Jubal nearly fainted. He did some things with some devices of his to trap it. I won’t tell you what devices, or how he used them. Trade secret. I won’t tell you what I was staring at. And I won’t tell you if it takes a year of staring, half an hour a day, like I did, either, because I don’t know, but I wouldn’t tell you if I did know.

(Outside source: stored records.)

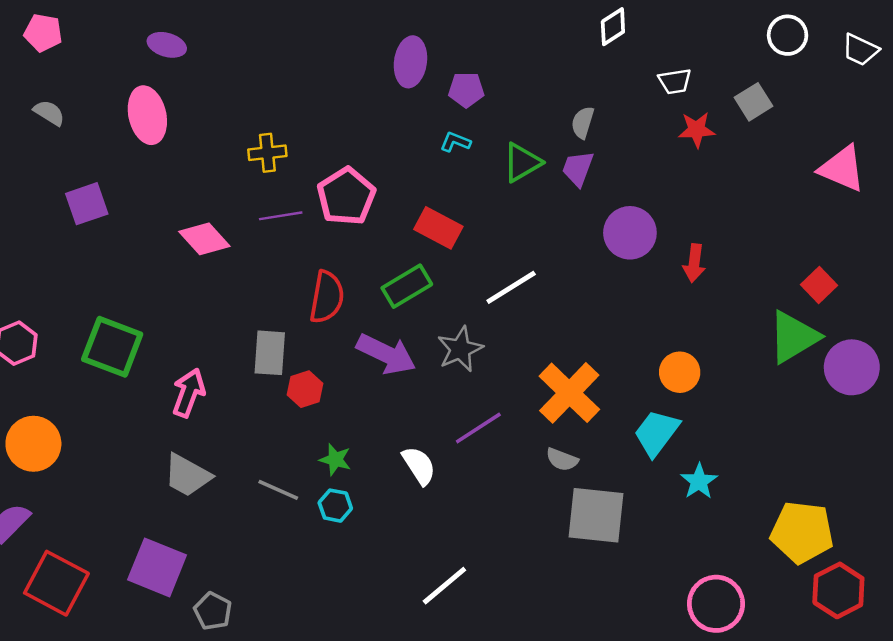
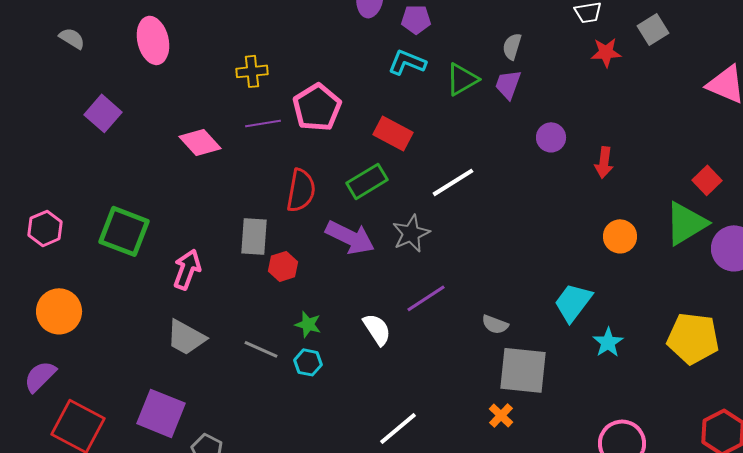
cyan L-shape: (455, 142) -> (407, 62), size x1.5
purple square: (87, 204) -> (103, 113), turned -30
purple circle: (630, 233) -> (551, 137), size x0.7
orange circle: (680, 372) -> (620, 236), moved
orange cross: (569, 393) -> (501, 415), moved, size x0.5
yellow pentagon: (802, 532) -> (693, 338), moved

Did it really have to do with having been inside a black bubble? If it does, then there are many millions of people who might be able to do it now, given proper guidance. I don’t think we’re ready for that. Or did it have to be a black bubble in close proximity to the Europan crystals, such that one became “tangled” with Jubal’s mind?

Don’t know that, either.

Then there’s probably the biggest question of all. Why didn’t any of the old starships come back? We will probably find out, one of these days. Is it because of some new force we aren’t aware of, some interstellar factor we’re not taking into account? Dark matter? Dark energy? Something we haven’t even postulated yet?

Is there some sort of malevolent Galactic Empire out of a bad science-fiction novel our ships fell afoul of? If so, why haven’t they come for us?

Is it something even stranger? We know now that the universe is a stranger place than we had ever imagined. We’ve always known that man is a very small, very delicate animal. We need conditions within an extremely small set of parameters to survive in this hostile universe at all. If we can’t find them on a planet like Earth, we have to re-create them on a planet like Mars, or in an artifact like
Rolling Thunder.
And now we know how easily those parameters can be upset on a planetary scale. We were learning about it even
before
the catastrophe, because what was global warming but Europan-style planetary engineering in slow motion?

Rolling Thunder
is even more vulnerable. If Earth is a tiny grain of sand circling a pinpoint of light and heat,
Rolling Thunder
is a molecule rushing through spaces so vast and so hostile it doesn’t bear imagining. When you think about it, it hardly seems we have a chance. We
are
fleeing, after all; this is not a triumphant voyage but a hasty retreat. Travis was right about that. We can’t even kid ourselves that we put up a good fight. Stories of alien invasion aren’t
supposed
to end that way, you know. In the end, we’ve always assumed humanity would triumph.

Aha! Water kills the alien creatures!

Thank God, we’re saved, the aliens

Martians!—were killed by the common cold virus!

Didn’t happen that way, not in this story, not in Podkayne’s story.

So do we have a chance? I don’t know, but I’ll tell you what we
do
have.

We have Manny Garcia and Kelly Strickland, who with Travis and Jubal and two friends built and flew the first interplanetary ship to Mars and back.

We have Jim Redmond, my grand-père, Evangeline Redmond, my mother, and Elizabeth and Ray Strickland-Garcia, who with Travis entered the Red Zone right after the Big Wave and brought Gran out alive, and then Mom and Dad and Travis fought off a fleet of Black Ships and brought the Planet Earth to its knees.

We have the spirit of Betty Garcia, who held off looters and saved about a hundred survivors while waiting for Mom and Dad to get there.

We have Jubal Broussard, quite possibly the smartest living human, and Travis Broussard, possibly the gutsiest. Sometimes the most obnoxious.